Grandpa Joe explains that once, an Indian prince named Prince Pondicherry asked Mr. Wonka to come to India and build a huge palace out of chocolate. Mr. Wonka did just that: the palace had 100 rooms and was made entirely of chocolate. When he completed the palace, Mr. Wonka warned Prince Pondicherry that the palace wouldn’t last long. Prince Pondicherry insisted that was nonsense—but not long after, on a hot day, the palace began to melt. The prince woke up from a nap swimming in a lake of chocolate.
This passage shows, first of all, that Mr. Wonka is capable of truly amazing things when it comes to candy-making—the chocolate palace, for instance, sounds incredibly luxurious and almost dreamlike. But Mr. Wonka also seems to suggest that chocolate is ephemeral—it won’t last forever, no matter how much a person (even a very powerful and wealthy person) believes they can control it.

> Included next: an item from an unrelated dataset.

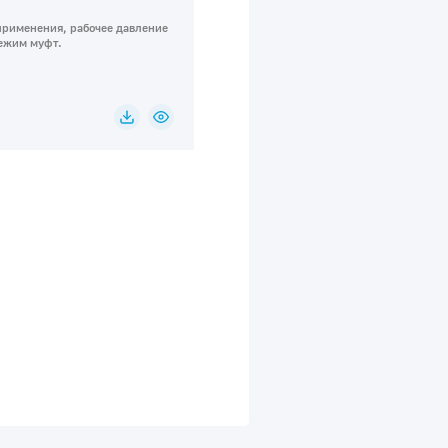
применения, рабочее давление
ежим муфт.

Charlie stares at Grandpa Joe, transfixed. He asks if this is really true, or if Grandpa Joe is just kidding around, but his grandparents all insist that it’s true. Grandpa Joe leans in closer to tell Charlie another true thing about Mr. Wonka: nobody ever goes in, or comes out, of Wonka’s factory. All factories, he explains, have workers that go in and out every day. But nobody does that at Mr. Wonka’s factory. Charlie studies his grandparents’ faces. They’re smiling, but they also look dead serious. Charlie admits he’s never seen anyone enter or exit the factory and asks who works there. Grandpa Joe starts to tell Charlie who runs Mr. Wonka’s factory, but Mrs. Bucket insists that it’s time for bed.

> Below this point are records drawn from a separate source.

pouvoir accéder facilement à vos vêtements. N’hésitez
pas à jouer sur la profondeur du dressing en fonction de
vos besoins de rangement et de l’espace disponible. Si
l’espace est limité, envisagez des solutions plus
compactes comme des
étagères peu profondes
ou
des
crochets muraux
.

Again, Charlie isn’t able to just enjoy the stories as entertainment—he feels compelled to confirm whether or not Grandpa Joe’s stories are true. But as Grandpa Joe pivots to talk about Mr. Wonka’s mysterious workers, it becomes clear that he can’t answer all of Charlie’s questions. And perhaps, the novel suggests, the answers aren’t as important as Charlie might have thought. Instead, it may be better to accept that the stories are entertaining and delightful—even if they’re not actually true.